- **EXERCISE**
Output the data below only from the line containing "Pasar al contenido principal" up to and including the line containing "которой был поиск", exact and with the pictures left out.

- **RECORDED INFORMATION**
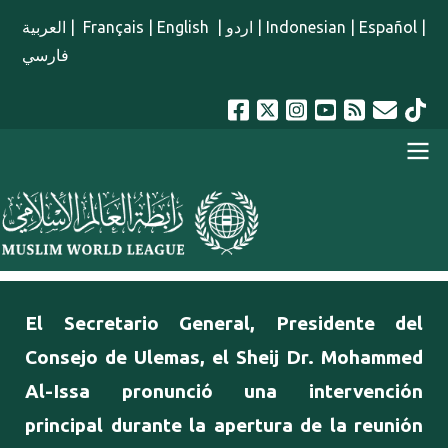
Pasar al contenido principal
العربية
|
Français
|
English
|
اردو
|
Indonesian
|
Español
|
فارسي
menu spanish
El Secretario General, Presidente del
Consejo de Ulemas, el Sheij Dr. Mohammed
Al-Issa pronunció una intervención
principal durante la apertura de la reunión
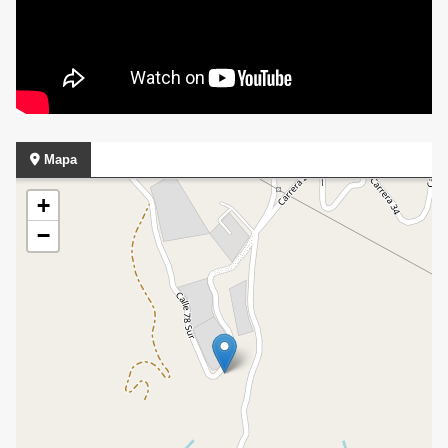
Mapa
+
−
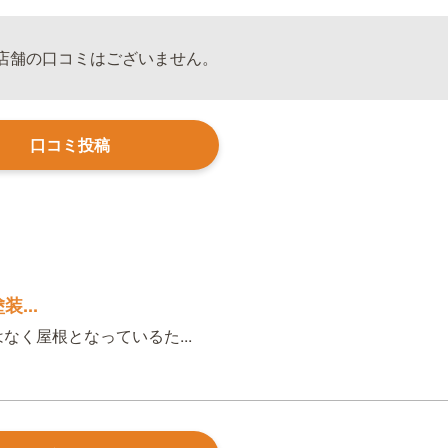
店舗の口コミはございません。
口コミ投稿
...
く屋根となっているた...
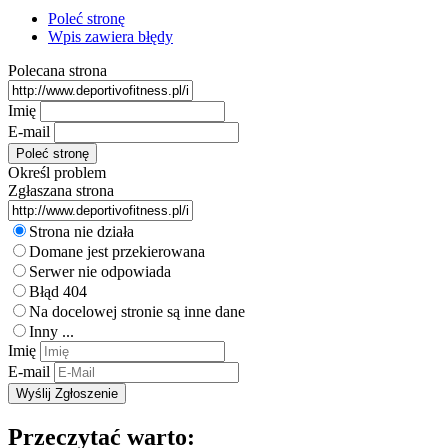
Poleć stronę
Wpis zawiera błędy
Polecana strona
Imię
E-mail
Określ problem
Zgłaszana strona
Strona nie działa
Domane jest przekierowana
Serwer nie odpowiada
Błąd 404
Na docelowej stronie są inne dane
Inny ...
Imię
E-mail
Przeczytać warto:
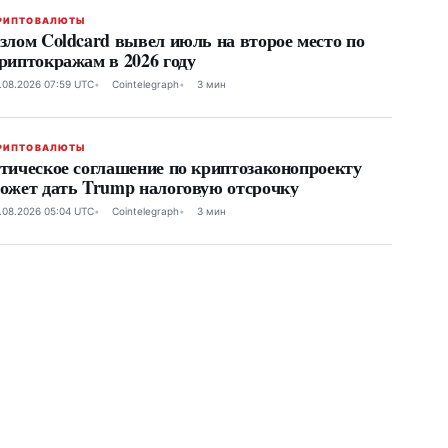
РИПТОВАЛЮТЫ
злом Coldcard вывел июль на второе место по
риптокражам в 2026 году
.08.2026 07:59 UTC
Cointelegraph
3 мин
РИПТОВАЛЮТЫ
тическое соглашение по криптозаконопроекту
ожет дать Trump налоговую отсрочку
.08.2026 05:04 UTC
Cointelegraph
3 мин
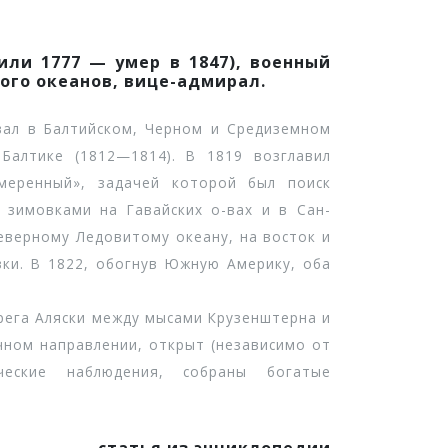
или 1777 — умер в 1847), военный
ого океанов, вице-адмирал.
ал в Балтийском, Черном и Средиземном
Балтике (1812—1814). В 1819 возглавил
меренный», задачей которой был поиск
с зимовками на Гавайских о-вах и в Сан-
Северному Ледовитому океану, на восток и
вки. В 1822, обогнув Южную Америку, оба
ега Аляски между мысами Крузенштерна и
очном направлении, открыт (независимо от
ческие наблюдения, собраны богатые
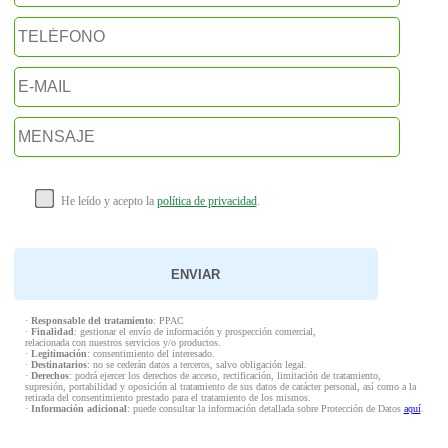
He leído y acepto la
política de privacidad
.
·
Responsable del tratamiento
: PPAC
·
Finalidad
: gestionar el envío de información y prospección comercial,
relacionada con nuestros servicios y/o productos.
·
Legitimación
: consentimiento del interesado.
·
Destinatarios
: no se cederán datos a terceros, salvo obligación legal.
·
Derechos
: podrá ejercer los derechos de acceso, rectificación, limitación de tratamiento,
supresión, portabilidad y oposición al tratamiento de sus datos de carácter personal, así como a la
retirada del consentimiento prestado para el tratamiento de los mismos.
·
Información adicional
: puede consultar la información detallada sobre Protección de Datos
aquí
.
==

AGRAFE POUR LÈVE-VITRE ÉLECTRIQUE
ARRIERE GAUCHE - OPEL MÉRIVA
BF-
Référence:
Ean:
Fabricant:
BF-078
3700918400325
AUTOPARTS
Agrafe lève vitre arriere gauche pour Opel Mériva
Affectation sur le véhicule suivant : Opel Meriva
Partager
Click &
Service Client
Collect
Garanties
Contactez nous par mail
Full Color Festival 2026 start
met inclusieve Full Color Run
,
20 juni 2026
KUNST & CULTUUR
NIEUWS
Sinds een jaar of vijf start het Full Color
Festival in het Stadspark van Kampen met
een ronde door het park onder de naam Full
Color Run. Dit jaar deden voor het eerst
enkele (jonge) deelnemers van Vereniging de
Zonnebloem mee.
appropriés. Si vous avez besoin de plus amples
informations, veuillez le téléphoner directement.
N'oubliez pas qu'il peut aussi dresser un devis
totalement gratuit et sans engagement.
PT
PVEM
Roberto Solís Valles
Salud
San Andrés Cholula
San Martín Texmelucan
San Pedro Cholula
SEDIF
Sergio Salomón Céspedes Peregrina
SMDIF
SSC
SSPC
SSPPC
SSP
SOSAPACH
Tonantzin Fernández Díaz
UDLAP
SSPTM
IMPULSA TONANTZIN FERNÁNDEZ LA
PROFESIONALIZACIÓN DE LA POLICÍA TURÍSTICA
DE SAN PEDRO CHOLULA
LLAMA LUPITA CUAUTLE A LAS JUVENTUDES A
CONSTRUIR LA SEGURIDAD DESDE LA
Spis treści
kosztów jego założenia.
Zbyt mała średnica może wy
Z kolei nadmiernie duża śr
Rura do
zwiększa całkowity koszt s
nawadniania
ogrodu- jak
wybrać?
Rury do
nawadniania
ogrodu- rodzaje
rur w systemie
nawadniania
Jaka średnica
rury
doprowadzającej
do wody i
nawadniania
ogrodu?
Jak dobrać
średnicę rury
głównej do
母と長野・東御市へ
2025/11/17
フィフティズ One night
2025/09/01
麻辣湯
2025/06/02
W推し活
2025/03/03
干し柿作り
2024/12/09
--
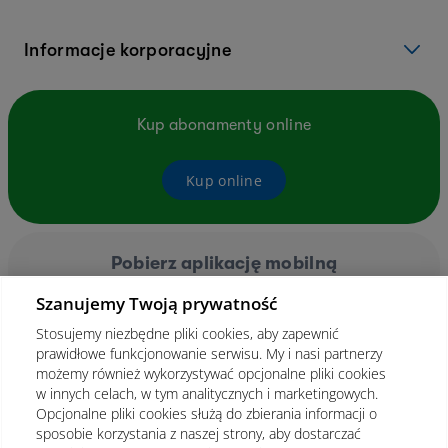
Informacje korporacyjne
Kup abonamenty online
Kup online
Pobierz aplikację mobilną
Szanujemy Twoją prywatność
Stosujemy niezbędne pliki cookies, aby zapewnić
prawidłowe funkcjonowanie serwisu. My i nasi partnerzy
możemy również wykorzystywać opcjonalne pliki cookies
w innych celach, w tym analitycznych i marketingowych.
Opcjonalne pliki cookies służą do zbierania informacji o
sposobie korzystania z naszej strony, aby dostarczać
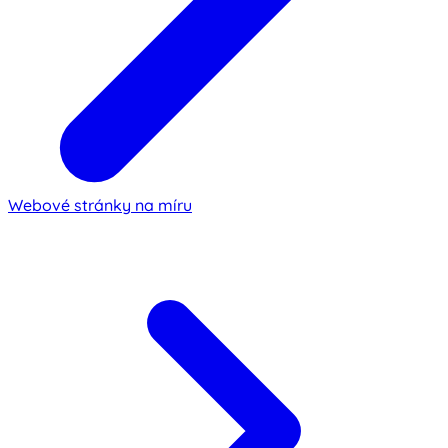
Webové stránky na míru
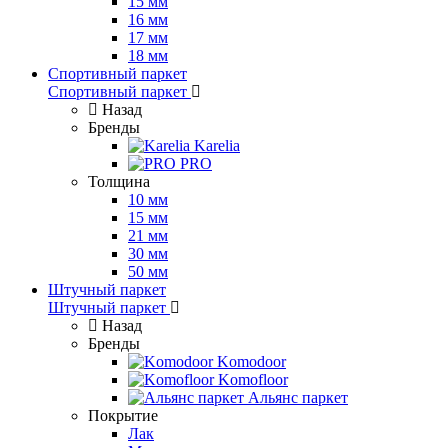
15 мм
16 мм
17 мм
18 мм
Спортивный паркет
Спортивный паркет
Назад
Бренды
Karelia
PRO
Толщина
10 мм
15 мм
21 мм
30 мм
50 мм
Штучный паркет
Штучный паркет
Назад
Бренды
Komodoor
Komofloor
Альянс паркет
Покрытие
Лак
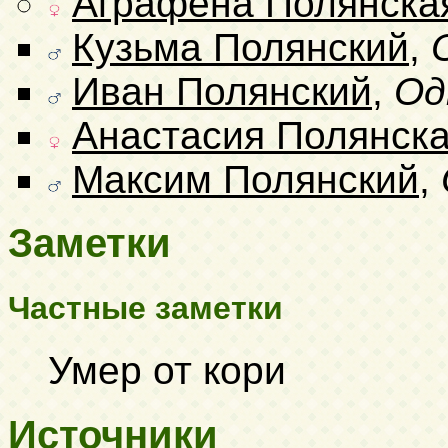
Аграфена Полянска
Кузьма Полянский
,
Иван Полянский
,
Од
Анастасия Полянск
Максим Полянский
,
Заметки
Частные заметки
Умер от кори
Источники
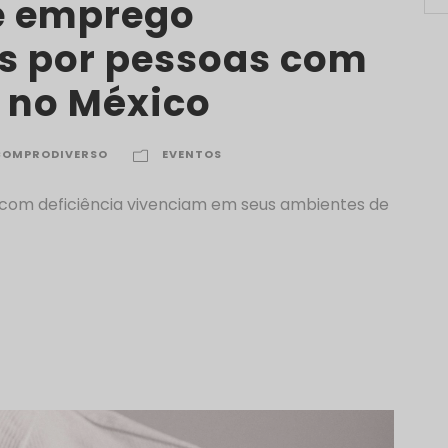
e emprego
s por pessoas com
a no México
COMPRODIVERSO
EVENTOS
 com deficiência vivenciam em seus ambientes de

- **EXERCISE OUTPUT**
Pasar al contenido principal
العربية
|
Français
|
English
|
اردو
|
Indonesian
|
Español
|
فارسي
menu spanish
El Secretario General, Presidente del
Consejo de Ulemas, el Sheij Dr. Mohammed
Al-Issa pronunció una intervención
principal durante la apertura de la reunión
Mapa
+
−
店舗の口コミはございません。
口コミ投稿
...
く屋根となっているた...
Poleć stronę
Wpis zawiera błędy
Polecana strona
Imię
E-mail
Określ problem
Zgłaszana strona
Strona nie działa
Domane jest przekierowana
Serwer nie odpowiada
Błąd 404
Na docelowej stronie są inne dane
Inny ...
Imię
E-mail
Przeczytać warto:
РИПТОВАЛЮТЫ
злом Coldcard вывел июль на второе место по
риптокражам в 2026 году
.08.2026 07:59 UTC
Cointelegraph
3 мин
РИПТОВАЛЮТЫ
тическое соглашение по криптозаконопроекту
ожет дать Trump налоговую отсрочку
.08.2026 05:04 UTC
Cointelegraph
3 мин
или 1777 — умер в 1847), военный
ого океанов, вице-адмирал.
ал в Балтийском, Черном и Средиземном
Балтике (1812—1814). В 1819 возглавил
меренный», задачей которой был поиск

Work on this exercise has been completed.